• [Problem to work on]: Check every line of the data for the word "total", and copy those that have it.

Items listed in a dataset:
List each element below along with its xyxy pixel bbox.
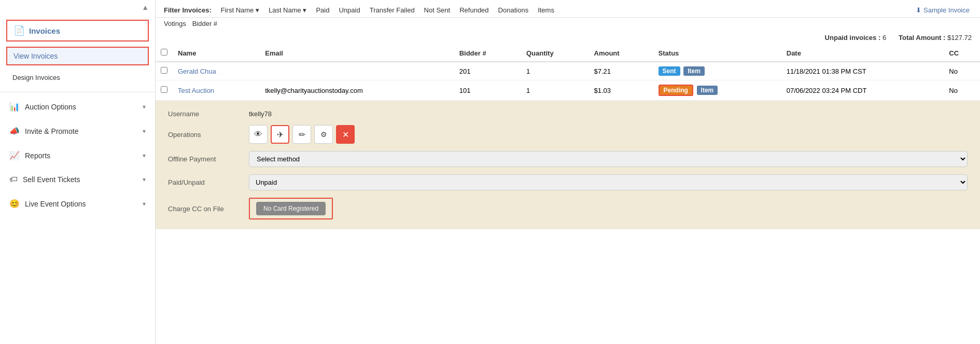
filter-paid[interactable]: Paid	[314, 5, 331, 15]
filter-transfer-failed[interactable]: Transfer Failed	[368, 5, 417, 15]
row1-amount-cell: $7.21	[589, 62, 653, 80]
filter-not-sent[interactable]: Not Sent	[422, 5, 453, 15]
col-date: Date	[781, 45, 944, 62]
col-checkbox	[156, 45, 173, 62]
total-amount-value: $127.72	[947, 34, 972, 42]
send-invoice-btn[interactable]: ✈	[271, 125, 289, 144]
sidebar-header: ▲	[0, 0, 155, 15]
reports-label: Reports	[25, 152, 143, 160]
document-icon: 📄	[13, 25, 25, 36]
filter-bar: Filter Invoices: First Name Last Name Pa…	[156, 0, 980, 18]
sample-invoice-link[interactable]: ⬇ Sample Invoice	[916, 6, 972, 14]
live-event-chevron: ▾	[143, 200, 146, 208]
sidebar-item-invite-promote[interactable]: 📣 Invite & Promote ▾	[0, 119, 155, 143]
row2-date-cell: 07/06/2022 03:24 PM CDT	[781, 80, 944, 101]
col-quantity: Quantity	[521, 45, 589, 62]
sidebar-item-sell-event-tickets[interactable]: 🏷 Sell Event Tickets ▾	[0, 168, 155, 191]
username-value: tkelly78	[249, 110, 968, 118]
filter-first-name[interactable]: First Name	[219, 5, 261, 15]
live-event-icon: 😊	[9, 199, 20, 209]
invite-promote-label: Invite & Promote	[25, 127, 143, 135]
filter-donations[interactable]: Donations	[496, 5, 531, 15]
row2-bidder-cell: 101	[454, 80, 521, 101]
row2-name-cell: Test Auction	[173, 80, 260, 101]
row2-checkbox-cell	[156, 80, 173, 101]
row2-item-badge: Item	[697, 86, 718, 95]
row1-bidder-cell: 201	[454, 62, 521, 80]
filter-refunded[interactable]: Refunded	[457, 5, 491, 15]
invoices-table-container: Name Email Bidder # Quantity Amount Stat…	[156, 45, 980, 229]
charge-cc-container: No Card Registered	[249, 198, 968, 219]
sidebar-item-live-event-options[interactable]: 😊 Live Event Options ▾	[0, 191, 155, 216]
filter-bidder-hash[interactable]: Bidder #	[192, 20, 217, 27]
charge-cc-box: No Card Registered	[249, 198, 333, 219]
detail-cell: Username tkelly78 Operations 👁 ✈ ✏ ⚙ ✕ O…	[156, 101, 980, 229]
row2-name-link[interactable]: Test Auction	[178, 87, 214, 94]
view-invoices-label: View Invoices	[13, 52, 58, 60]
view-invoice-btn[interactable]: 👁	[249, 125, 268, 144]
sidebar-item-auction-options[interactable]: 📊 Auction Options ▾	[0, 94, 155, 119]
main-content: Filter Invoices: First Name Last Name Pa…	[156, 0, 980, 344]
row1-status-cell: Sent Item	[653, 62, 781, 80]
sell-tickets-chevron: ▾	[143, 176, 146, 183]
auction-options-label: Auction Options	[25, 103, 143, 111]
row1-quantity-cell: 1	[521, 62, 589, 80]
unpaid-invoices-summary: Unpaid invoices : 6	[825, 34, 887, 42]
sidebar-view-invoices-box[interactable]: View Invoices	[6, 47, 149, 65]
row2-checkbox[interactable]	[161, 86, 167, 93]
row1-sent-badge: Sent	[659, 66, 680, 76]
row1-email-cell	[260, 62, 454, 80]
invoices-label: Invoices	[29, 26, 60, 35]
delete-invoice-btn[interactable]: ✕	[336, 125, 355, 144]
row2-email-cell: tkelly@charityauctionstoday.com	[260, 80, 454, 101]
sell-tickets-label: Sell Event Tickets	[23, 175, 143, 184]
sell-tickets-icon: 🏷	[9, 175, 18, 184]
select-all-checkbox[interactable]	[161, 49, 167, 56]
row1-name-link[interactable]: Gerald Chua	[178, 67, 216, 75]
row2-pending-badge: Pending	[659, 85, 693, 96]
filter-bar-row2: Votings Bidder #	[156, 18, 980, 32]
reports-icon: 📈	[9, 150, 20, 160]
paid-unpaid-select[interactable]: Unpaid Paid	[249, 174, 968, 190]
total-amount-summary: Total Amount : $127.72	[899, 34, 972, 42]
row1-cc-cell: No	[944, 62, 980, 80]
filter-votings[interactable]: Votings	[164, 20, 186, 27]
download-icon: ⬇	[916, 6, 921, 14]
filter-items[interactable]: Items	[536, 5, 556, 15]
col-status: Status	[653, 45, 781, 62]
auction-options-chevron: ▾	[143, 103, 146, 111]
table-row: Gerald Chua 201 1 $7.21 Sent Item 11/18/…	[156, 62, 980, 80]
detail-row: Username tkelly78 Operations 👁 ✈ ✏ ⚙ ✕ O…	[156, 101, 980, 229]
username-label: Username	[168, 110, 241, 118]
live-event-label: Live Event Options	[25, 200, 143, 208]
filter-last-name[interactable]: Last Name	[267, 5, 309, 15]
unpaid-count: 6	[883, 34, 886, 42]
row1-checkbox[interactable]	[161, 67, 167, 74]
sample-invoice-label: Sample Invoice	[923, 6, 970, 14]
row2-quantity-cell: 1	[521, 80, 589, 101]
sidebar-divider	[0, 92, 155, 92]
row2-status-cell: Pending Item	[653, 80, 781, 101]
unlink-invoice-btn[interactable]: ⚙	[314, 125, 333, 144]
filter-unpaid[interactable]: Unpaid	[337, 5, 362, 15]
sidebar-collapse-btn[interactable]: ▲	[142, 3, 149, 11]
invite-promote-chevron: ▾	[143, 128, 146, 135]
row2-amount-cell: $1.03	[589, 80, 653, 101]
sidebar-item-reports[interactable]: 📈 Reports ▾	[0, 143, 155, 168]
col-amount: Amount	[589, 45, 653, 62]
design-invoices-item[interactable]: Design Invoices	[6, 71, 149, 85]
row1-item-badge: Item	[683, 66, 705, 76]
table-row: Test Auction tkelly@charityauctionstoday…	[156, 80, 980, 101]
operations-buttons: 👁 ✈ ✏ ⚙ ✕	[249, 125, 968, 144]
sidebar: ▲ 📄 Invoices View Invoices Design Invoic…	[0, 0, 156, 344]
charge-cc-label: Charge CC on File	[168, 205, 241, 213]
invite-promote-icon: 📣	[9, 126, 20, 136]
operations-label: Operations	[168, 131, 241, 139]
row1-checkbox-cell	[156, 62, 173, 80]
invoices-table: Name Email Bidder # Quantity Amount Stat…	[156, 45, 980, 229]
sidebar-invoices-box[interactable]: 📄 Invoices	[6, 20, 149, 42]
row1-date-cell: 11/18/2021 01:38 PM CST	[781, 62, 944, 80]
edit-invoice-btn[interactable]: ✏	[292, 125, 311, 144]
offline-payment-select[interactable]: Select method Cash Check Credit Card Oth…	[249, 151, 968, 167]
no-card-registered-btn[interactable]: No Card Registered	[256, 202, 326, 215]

* * *

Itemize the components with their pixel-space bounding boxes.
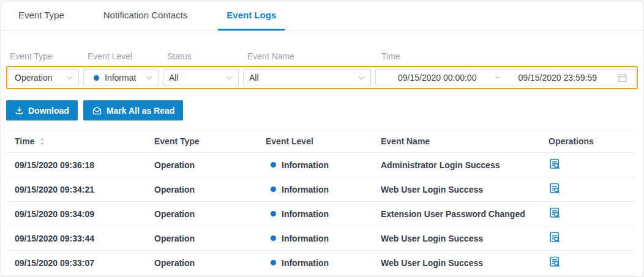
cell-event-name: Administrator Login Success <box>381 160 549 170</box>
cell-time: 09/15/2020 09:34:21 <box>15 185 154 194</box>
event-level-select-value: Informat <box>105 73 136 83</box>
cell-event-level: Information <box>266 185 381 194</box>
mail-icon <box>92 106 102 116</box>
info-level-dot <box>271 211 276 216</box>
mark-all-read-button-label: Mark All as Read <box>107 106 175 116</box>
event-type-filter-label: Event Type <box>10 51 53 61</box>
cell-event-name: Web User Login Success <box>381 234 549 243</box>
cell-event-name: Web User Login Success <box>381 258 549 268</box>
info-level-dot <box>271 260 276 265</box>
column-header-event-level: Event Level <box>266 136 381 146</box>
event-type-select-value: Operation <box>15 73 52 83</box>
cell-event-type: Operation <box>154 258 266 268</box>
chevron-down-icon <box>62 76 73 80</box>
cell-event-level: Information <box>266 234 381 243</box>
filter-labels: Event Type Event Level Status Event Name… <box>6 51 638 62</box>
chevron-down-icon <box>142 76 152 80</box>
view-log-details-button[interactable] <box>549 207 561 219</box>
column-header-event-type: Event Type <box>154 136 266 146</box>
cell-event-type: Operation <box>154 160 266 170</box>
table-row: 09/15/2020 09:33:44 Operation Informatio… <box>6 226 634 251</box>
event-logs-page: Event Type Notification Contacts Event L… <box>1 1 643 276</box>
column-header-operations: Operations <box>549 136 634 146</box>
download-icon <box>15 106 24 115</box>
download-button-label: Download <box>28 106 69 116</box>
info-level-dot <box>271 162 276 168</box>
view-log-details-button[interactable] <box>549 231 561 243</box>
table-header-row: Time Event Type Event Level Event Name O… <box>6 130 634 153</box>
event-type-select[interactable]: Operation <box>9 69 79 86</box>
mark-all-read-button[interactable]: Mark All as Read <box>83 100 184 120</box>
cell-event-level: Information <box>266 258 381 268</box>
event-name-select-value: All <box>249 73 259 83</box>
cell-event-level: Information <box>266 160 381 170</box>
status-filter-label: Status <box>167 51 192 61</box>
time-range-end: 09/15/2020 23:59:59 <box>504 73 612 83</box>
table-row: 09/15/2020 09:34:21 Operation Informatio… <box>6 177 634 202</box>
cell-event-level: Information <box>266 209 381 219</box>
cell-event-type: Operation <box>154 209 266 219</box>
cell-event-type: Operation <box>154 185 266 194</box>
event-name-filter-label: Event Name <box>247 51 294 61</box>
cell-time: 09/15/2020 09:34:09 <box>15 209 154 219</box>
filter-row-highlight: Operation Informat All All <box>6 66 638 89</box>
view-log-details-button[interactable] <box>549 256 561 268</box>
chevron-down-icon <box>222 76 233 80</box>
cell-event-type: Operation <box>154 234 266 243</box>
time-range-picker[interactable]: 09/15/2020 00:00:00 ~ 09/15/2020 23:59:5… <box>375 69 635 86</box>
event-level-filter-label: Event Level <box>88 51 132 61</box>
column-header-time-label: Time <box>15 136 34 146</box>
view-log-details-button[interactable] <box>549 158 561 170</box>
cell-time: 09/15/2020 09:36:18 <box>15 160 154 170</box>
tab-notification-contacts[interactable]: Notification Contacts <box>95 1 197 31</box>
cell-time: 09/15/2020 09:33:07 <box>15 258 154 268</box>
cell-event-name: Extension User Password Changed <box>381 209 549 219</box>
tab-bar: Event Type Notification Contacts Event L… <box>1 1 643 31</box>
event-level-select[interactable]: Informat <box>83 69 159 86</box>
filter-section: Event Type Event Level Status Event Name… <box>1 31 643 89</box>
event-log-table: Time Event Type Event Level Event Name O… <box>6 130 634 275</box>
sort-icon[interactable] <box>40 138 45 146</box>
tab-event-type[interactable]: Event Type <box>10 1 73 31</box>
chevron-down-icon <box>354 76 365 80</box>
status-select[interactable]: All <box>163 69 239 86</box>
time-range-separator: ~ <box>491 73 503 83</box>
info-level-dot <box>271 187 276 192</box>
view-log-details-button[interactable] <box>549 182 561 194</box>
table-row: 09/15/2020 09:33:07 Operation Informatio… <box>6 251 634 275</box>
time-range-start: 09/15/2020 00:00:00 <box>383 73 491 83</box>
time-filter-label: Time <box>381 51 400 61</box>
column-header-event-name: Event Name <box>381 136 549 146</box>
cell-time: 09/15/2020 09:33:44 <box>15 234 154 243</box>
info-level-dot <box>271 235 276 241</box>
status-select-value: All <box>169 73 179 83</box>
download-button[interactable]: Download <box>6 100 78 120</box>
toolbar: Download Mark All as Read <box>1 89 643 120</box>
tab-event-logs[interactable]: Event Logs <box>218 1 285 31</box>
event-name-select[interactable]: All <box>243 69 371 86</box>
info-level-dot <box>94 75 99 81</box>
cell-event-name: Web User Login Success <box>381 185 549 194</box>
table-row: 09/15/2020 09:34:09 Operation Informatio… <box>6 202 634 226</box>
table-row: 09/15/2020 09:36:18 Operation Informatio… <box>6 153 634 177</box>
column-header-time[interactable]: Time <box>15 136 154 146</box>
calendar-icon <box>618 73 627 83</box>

• [Solution]:
total-amount-value: $127.72	[947, 34, 972, 42]
total-amount-summary: Total Amount : $127.72	[899, 34, 972, 42]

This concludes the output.